Kein Cowboy-Singsang mit Fiddle und Banjo
Begleitet von ihrem Mann John Leventhal (Gitarre, Piano), mit dem sie seit 24 Jahren verheiratet ist und der ebenfalls eine Größe der amerikanischen Szene darstellt, singt sie Countrysongs - allerdings fernab vom nölenden Cowboy-Singsang mit Fiddle und Banjo. Sie habe als Frau in ihrem Alter, wobei kaum jemand ihr die 64 Jahre abnehmen will, noch viel zu sagen, erklärt sie, und bevorzugt dazu eher leise Folk-Töne und setzt auf Geschichten, deren Authentizität wie in „The Sunken Lands“ oder „Crossing to Jerusalem“ die Zuhörer in ihren Bann ziehen.

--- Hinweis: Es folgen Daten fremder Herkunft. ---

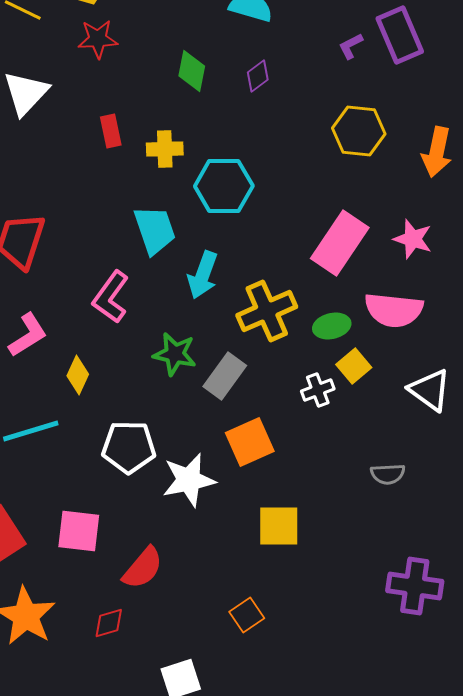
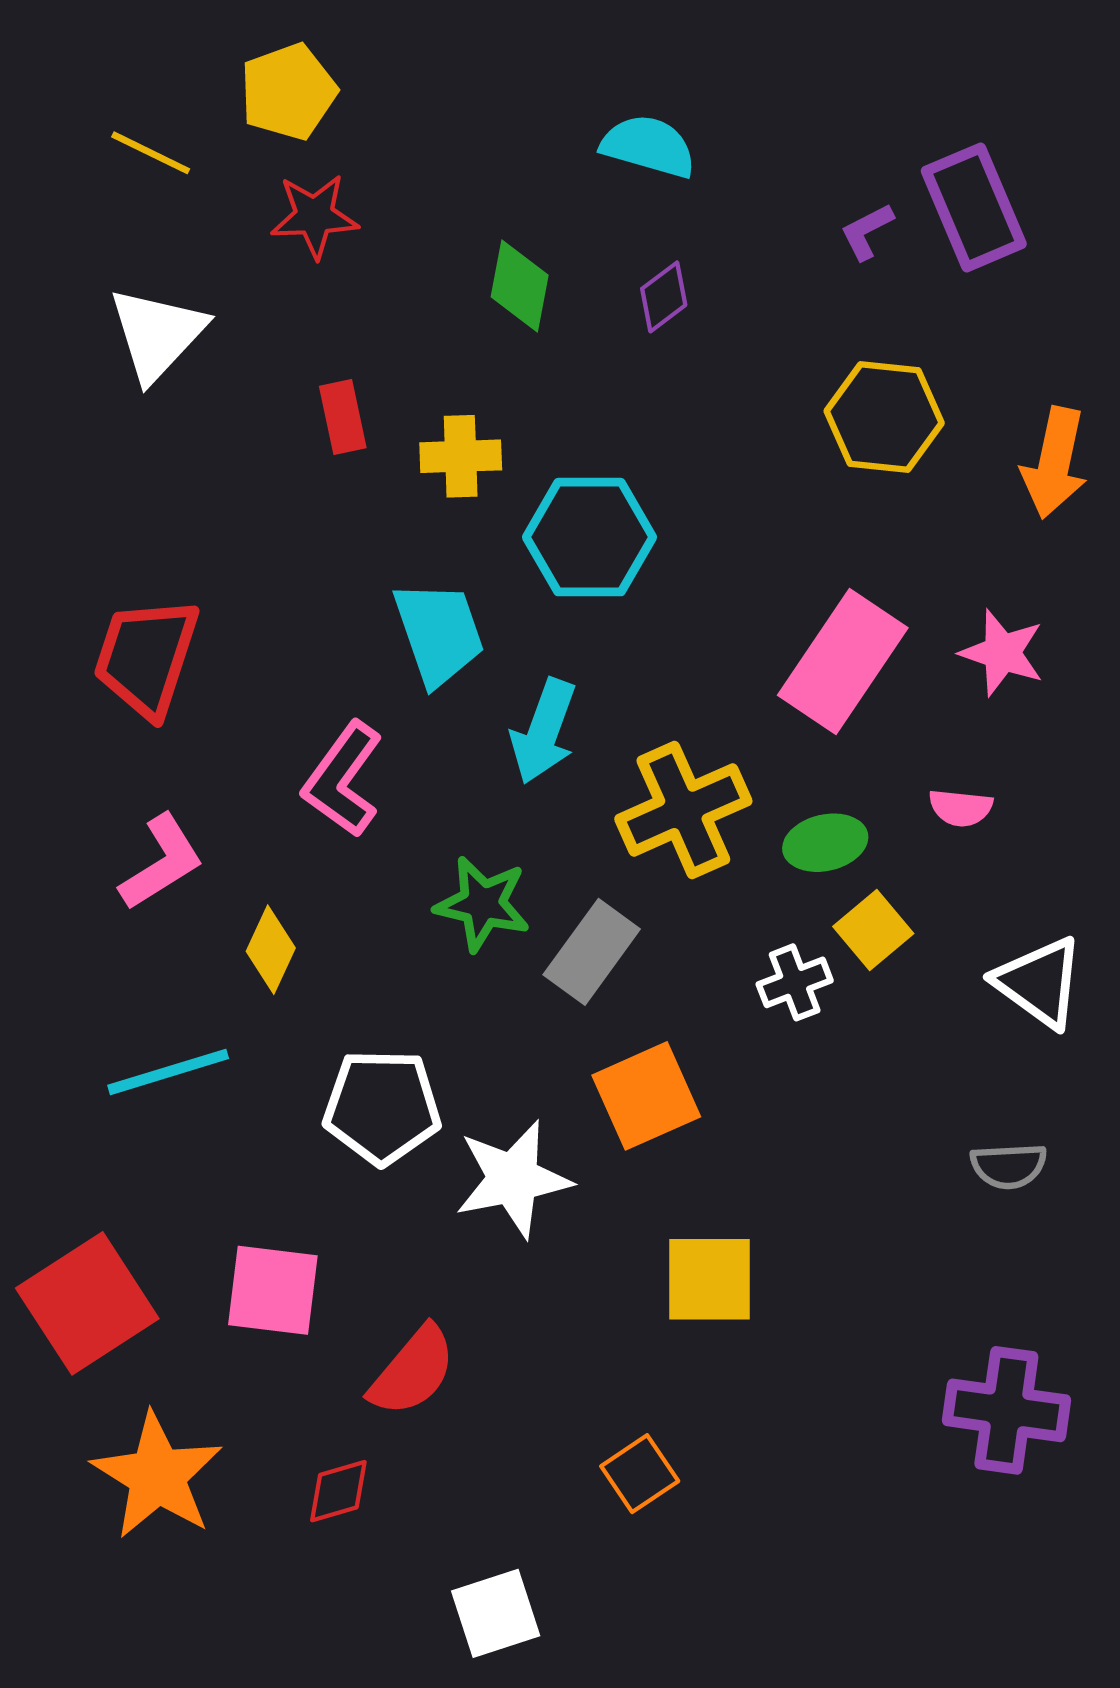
pink semicircle: (394, 310) -> (961, 808), size x0.5
gray semicircle: (388, 474) -> (1009, 1166), moved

Natürlich geht es auch um zwischenmenschliche Beziehungen und deren Rätsel wie in „The Undiscovered Country“ sowie weibliche Schwärmerei wie in „Modern Blue“, das sie zum Konzertauftakt singt. Aber Rosanne Cash spielt weder die Rolle des attraktiven, aber dummen Landeis, noch die des burschikosen Cowgirls zum Pferde stehlen. Sie reflektiert Familiengeschichte, um eine moderne Welt zu kommentieren, und verliert nie dabei den aufgeklärten Blickwinkel als Frau und Mutter.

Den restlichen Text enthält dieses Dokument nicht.